In the UCG process, groundwater infiltration into the gasification zone or reaction water may dissolve pollutants such as heavy metals and organic matter in coal, forming wastewater with complex components. If not handled properly, these wastewaters may seep into the groundwater system, causing long-term harm to water resources and the ecological environment, and threatening public health [128]. In addition, when the gasification parameters are not adequately controlled, the wastewater production may increase significantly, further exacerbating the pollution load. In the existing treatment technology, although the oxidation system can remove most of the pollutants, the removal rate of dissolved organic carbon is only 76.35%, and there is still a problem of incomplete treatment. The removal rates of iron, nickel, antimony, and arsenic by the electrocoagulation system reached 96%, 98%, 94%, and 82%, respectively, but the removal effect for manganese was not good. Although the removal rates of phenol, BTEX, and cyanide in all systems were close to 100%, the effluent still detected biological toxicity after 14 days.

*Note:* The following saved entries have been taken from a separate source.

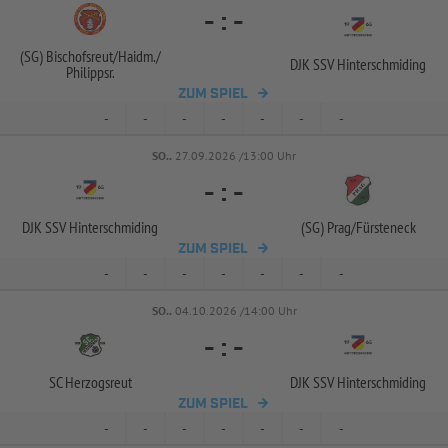
-
:
-
(SG) Bischofsreut/
Haidm./
DJK SSV Hinterschmiding
Philippsr.
ZUM SPIEL
-
-
-
-
-
-
-
SO..
27.09.2026 /13:00 Uhr
-
:
-
DJK SSV Hinterschmiding
(SG) Prag/
Fürsteneck
ZUM SPIEL
-
-
-
-
-
-
-
SO..
04.10.2026 /14:00 Uhr
-
:
-
SC Herzogsreut
DJK SSV Hinterschmiding
ZUM SPIEL
-
-
-
-
-
-
-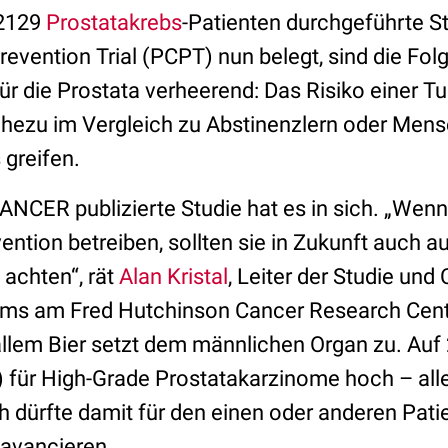
 2129
Prostatakrebs
-Patienten durchgeführte St
evention Trial (PCPT) nun belegt, sind die Fol
r die Prostata verheerend: Das Risiko einer T
ahezu im Vergleich zu Abstinenzlern oder Mens
greifen.
ANCER publizierte Studie hat es in sich. „Wenn
ntion betreiben, sollten sie in Zukunft auch a
 achten“, rät
Alan Kristal
, Leiter der Studie und
ms am Fred Hutchinson Cancer Research Center
llem Bier setzt dem männlichen Organ zu. Auf 2
) für High-Grade Prostatakarzinome hoch – allei
 dürfte damit für den einen oder anderen Pat
r avancieren.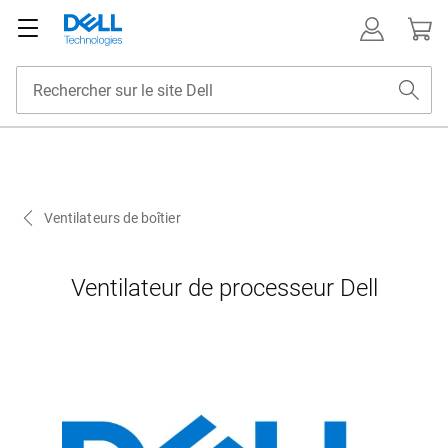
Ventilateurs de boîtier
Ventilateur de processeur Dell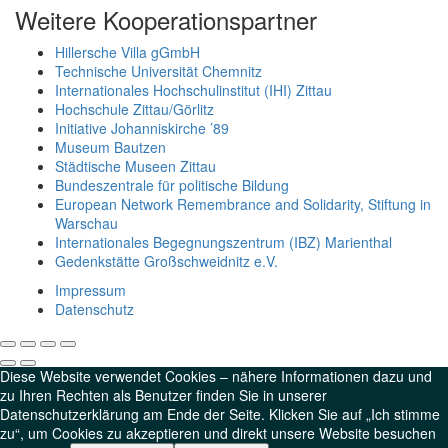
Weitere Kooperationspartner
Hillersche Villa gGmbH
Technische Universität Chemnitz
Internationales Hochschulinstitut (IHI) Zittau
Hochschule Zittau/Görlitz
Initiative Johanniskirche ’89
Museum Bautzen
Städtische Museen Zittau
Bundeszentrale für politische Bildung
European Network Remembrance and Solidarity, Stiftung in
Warschau
Internationales Begegnungszentrum (IBZ) Marienthal
Gedenkstätte Großschweidnitz e.V.
Impressum
Datenschutz
Diese Website verwendet Cookies – nähere Informationen dazu und
zu Ihren Rechten als Benutzer finden Sie in unserer
Datenschutzerklärung am Ende der Seite. Klicken Sie auf „Ich stimme
zu“, um Cookies zu akzeptieren und direkt unsere Website besuchen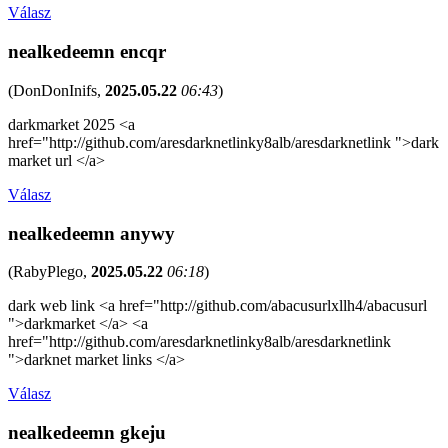
Válasz
nealkedeemn encqr
(
DonDonInifs
,
2025.05.22
06:43
)
darkmarket 2025 <a
href="http://github.com/aresdarknetlinky8alb/aresdarknetlink ">dark
market url </a>
Válasz
nealkedeemn anywy
(
RabyPlego
,
2025.05.22
06:18
)
dark web link <a href="http://github.com/abacusurlxllh4/abacusurl
">darkmarket </a> <a
href="http://github.com/aresdarknetlinky8alb/aresdarknetlink
">darknet market links </a>
Válasz
nealkedeemn gkeju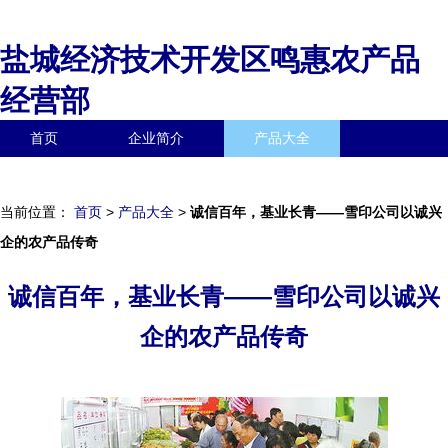
盐城经济技术开发区鸣惠农产品
经营部
首页
企业简介
产品大全
联系我们
企业信息
访客留言
当前位置：
首页
>
产品大全
>
诚信百年，基业长青——雪印公司以诚兴
企的农产品传奇
诚信百年，基业长青——雪印公司以诚兴
企的农产品传奇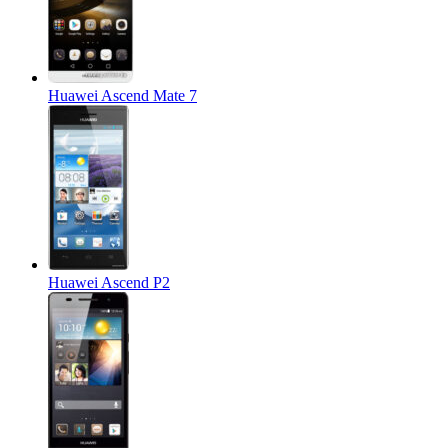
Huawei Ascend Mate 7
Huawei Ascend P2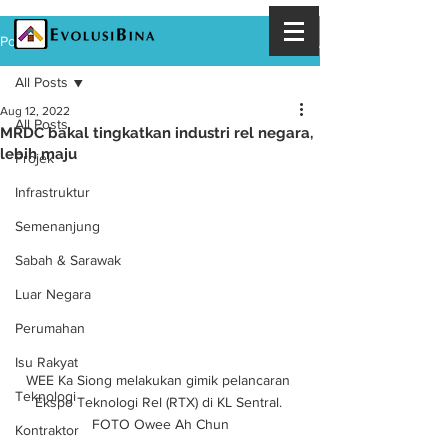
Post
All Posts
Aug 12, 2022
All Posts
MRDC bakal tingkatkan industri rel negara,
lebih maju
Projek
Infrastruktur
Semenanjung
Sabah & Sarawak
Luar Negara
Perumahan
Isu Rakyat
WEE Ka Siong melakukan gimik pelancaran 
Teknologi
Ekspo Teknologi Rel (RTX) di KL Sentral. 
FOTO Owee Ah Chun
Kontraktor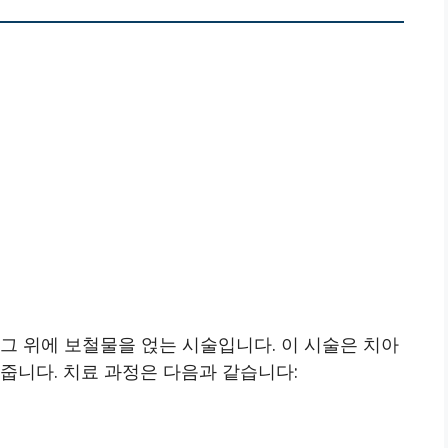
그 위에 보철물을 얹는 시술입니다. 이 시술은 치아
줍니다. 치료 과정은 다음과 같습니다: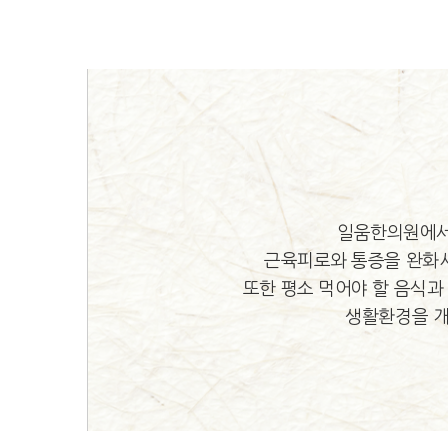
일움한의원에서
근육피로와 통증을 완화시
또한 평소 먹어야 할 음식
생활환경을 개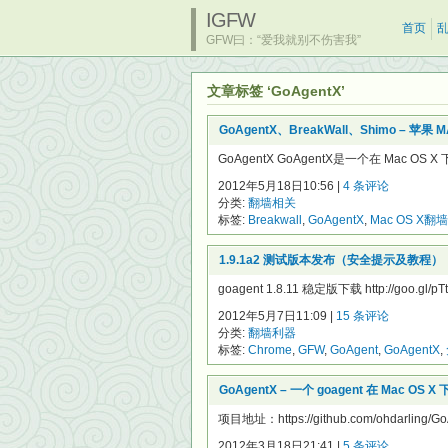
IGFW
首页
GFW曰：“爱我就别不伤害我”
文章标签 ‘GoAgentX’
GoAgentX、BreakWall、Shimo – 苹果 
GoAgentX GoAgentX是一个在 Mac
2012年5月18日10:56 |
4 条评论
分类:
翻墙相关
标签:
Breakwall
,
GoAgentX
,
Mac OS X翻墙
1.9.1a2 测试版本发布（安全提示及教程）
goagent 1.8.11 稳定版下载 http://goo.gl/pTt
2012年5月7日11:09 |
15 条评论
分类:
翻墙利器
标签:
Chrome
,
GFW
,
GoAgent
,
GoAgentX
,
GoAgentX – 一个 goagent 在 Mac 
项目地址：https://github.com/ohdarling/
2012年3月18日21:41 |
5 条评论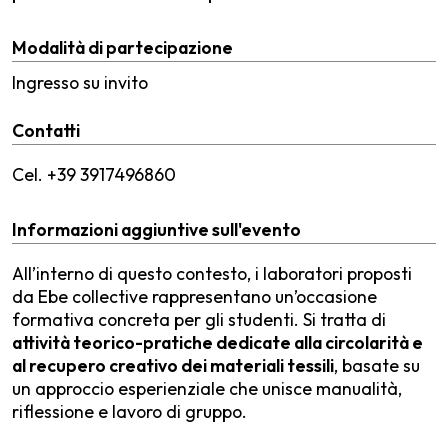
Modalità di partecipazione
Ingresso su invito
Contatti
Cel. +39 3917496860
Informazioni aggiuntive sull'evento
All’interno di questo contesto, i laboratori proposti
da Ebe collective rappresentano un’occasione
formativa concreta per gli studenti. Si tratta di
attività teorico-pratiche dedicate alla circolarità e
al recupero creativo dei materiali tessili
, basate su
un approccio esperienziale che unisce manualità,
riflessione e lavoro di gruppo.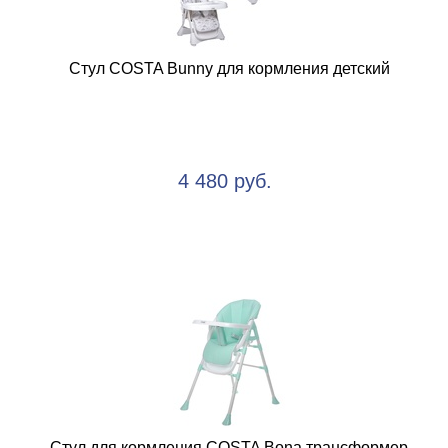
Стул COSTA Bunny для кормления детский
4 480 руб.
Стул для кормления COSTA Bona трансформер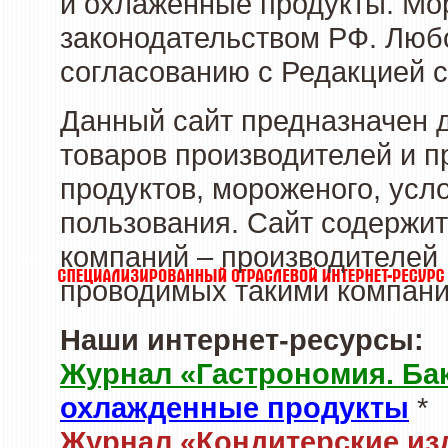
и охлаженные продукты. Мо
законодательством РФ. Люб
согласованию с Редакцией с
Данный сайт предназначен 
товаров производителей и 
продуктов, мороженого, усл
пользования. Сайт содержи
компаний – производителей 
проводимых такими компани
Наши интернет-ресурсы:
Журнал «Гастрономия. Ба
охлажденные продукты
*
Журнал «Кондитерские из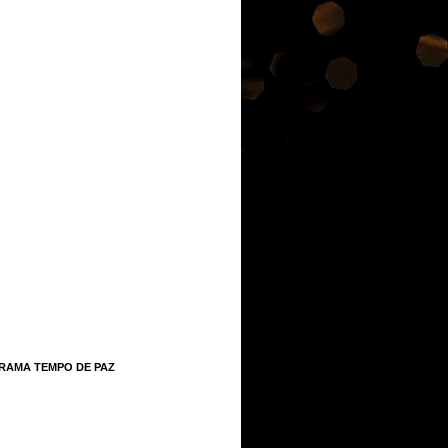
RAMA TEMPO DE PAZ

On the other hand, the syngas produced by UCG contains harmful components such as carbon monoxide, hydrogen sulfide, and tar [129]. If incomplete purification leads to leakage, it will cause air pollution and endanger human health and ecological safety [130]. The polycyclic aromatic hydrocarbons contained in tar have strong carcinogenicity, and their release will pose a serious threat to the surrounding environment. The “Barbara” experimental mine in Poland has experienced a dangerous gas accumulation event. The fault tree analysis confirms that there is an explosion risk, and the mixture needs to reach the lowest oxygen concentration to cause an explosion [131]. Gas migration in the formation is controlled by lithology: shale inhibits gas diffusion due to low permeability, while coal and sandstone form a wider range of gas plumes due to poor water holding capacity, and higher formation pressure inhibits gas diffusion [132]. When gaseous pollutants migrate in porous media, porosity, pore size, and channel tortuosity are the key control factors, and the liquid phase migration rate is significantly lower than that of the gas phase [133,134].

4.1.2. Metal Pollution

The residues produced in the UCG process contain heavy metals such as gold, chromium, lead, cadmium, zinc, nickel, uranium, incompletely reacted carbon, and other harmful components. These substances may be leached into the groundwater system with water [135]. Studies have shown that the leaching rate of most elements from ash is higher than that of coke slag in ash and coke slag produced by gasification of hard coal and lignite, and lignite residues are more likely to interact with water [136,137]. Among them, the probability of cadmium and zinc contents in coal gasification fine slag exceeding the environmental screening values is higher, and the probability of moderate and above migration risks for the zinc element is 84.21% [138,139].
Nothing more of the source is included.